What are the newest crypto regulations? And should you be afraid of holding crypto for upcoming regulations? Well...
by Yoaquim Boom
February 27, 2023

The Regulations you Haven't Yet Heard About

In this week’s report

  • Experts Weigh in on Potential Shortcomings of EU Crypto Regulation
  • Nigerian Central Bank Digital Currency (CBDCs) eNaira faces issues.
  • China shifts its stance on crypto. Markets flood with Asian firms.

European Regulation

The final vote on the European Union's Markets in Crypto Assets (MiCA) regulation has been delayed to April 2023 due to technical difficulties. While MiCA is on track to become the first comprehensive pan-European crypto framework, it is set to become effective only in 2024.

The current draft does not mention decentralized finance, lending, staking, or nonfungible tokens (NFTs), creating potential limitations to the regulation's efficacy.

MiCA lacks a distinct section dedicated to DeFi, leading to concerns that it is not an ideal regulatory framework for the decentralized sector.

Bittrex Global CEO Oliver Linch believes that DeFi is inherently unregulatable and, to some degree, a low priority for regulators. While the lack of a dedicated section for DeFi does not mean it is impossible to regulate, some stakeholders have concerns.

The MiCA regulation's lack of clarity on lending, staking, and NFTs is also concerning to stakeholders. Despite moderate optimism from the crypto industry, some question whether MiCA, with its existing imperfections, could qualify as a truly comprehensive framework by 2024.

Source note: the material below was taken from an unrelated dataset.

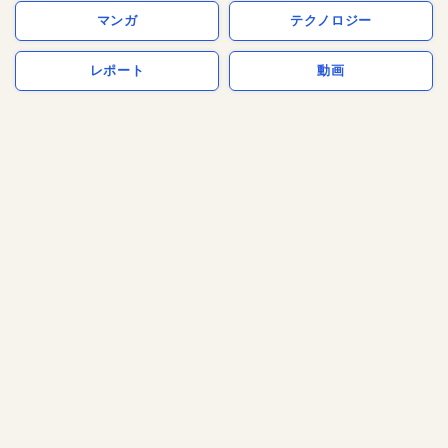
マンガ
テクノロジー
レポート
動画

Concerns have been raised about the potential need for a "MiCA-2" that can address the shortcomings of the current framework.

We are yet to see the actual effects of these bills, often in the cryptocurrency space we see these regulatory events only have an effect on the market symbolically.

CBDCs in Nigeria

Early in April 2022 we saw Nigeria attempt to roll out their own digital currency, the eNaira.

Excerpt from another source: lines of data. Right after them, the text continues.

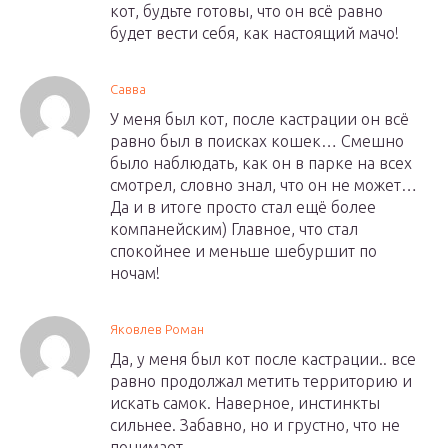
кот, будьте готовы, что он всё равно
будет вести себя, как настоящий мачо!
Савва
У меня был кот, после кастрации он всё
равно был в поисках кошек… Смешно
было наблюдать, как он в парке на всех
смотрел, словно знал, что он не может…
Да и в итоге просто стал ещё более
компанейским) Главное, что стал
спокойнее и меньше шебуршит по
ночам!
Яковлев Роман
Да, у меня был кот после кастрации.. все
равно продолжал метить территорию и
искать самок. Наверное, инстинкты
сильнее. Забавно, но и грустно, что не
понимает.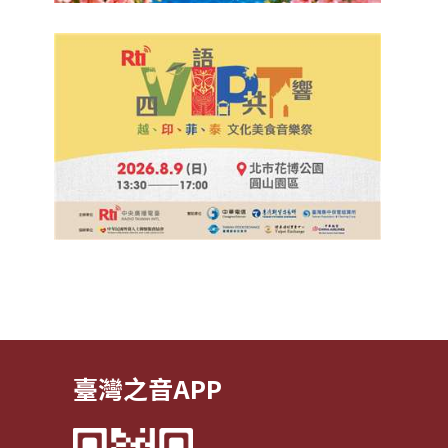
臺灣之音APP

Yet, it was a major failure.

But in December 2022 Nigeria did a second rollout, in which they began their path to limit ATM withdrawals to $45 per day (per person) to force their government-controlled digital currency called eNaira.

The current limits stand at weekly cash withdrawals from banks are now limited to $225 and $1,125 for corporations. With an incurred fee if more is withdrawn from the ATM.

Nigeria's eNaira faces new challenges as the country seeks a new technology partner to manage its central bank digital currency (CBDC).

The Central Bank of Nigeria (CBN) wants to develop its proprietary software to control the underlying technology, rather than relying on U.S. firm Bitt Inc., which developed the eNaira.

Nigeria aims to increase the adoption of its CBDC by increasing control over its technology.

Currently the eNaira is only being used by 0.5% of Nigeria's population.

Nigeria's population is considered to be the most crypto-savvy on the African continent, with more than a third owning or trading cryptocurrencies.

The country is also moving forward with new regulations for non-governmental crypto.

China Softens Stance On Crypto

So, although China has been cracking down on cryptocurrencies on the mainland, it appears to be adopting a gentler approach to Hong Kong's hopes to become a crypto powerhouse.

Hong Kong is a Chinese Special Administrative Area with its own set of laws and government.

In contrast to China's extensive crypto prohibition, the Hong Kong government raised the notion of presenting its own bill to regulate crypto and enable ordinary investors to "directly invest in virtual assets" last October.

Reportedly, Beijing authorities have not been outright hostile to the notion, and members from the China Liaison Office have been attending Hong Kong crypto conferences to learn more.

According to a Bloomberg story, their interactions with Beijing authorities on the subject have been cordial, implying that China may be willing to use Hong Kong as a crypto testing ground.

National People's Congress member and digital asset lawyer Nick Chan stated that Hong Kong is allowed to pursue its own interests as long as it does not break the "bottom line" and endangers China's financial stability.

On February 20, Hong Kong's Securities and Futures Commission unveiled a new crypto licensing framework, proposing that all centralized exchanges operating in the territory obtain a license from the regulator.

Several crypto firms are looking to expand into the city as a result of the current regulatory push. Hong Kong's planned crypto licensing scheme also includes the provision of approved cryptocurrency trading platforms to retail traders.

This decision was taken in response to public comments indicating that restricting Hong Kongers access to cryptocurrency exchanges may force them to trade on unregulated offshore platforms.

This leads to the question: how much Hong Kong money can we expect to flood or have flooded the crypto markets?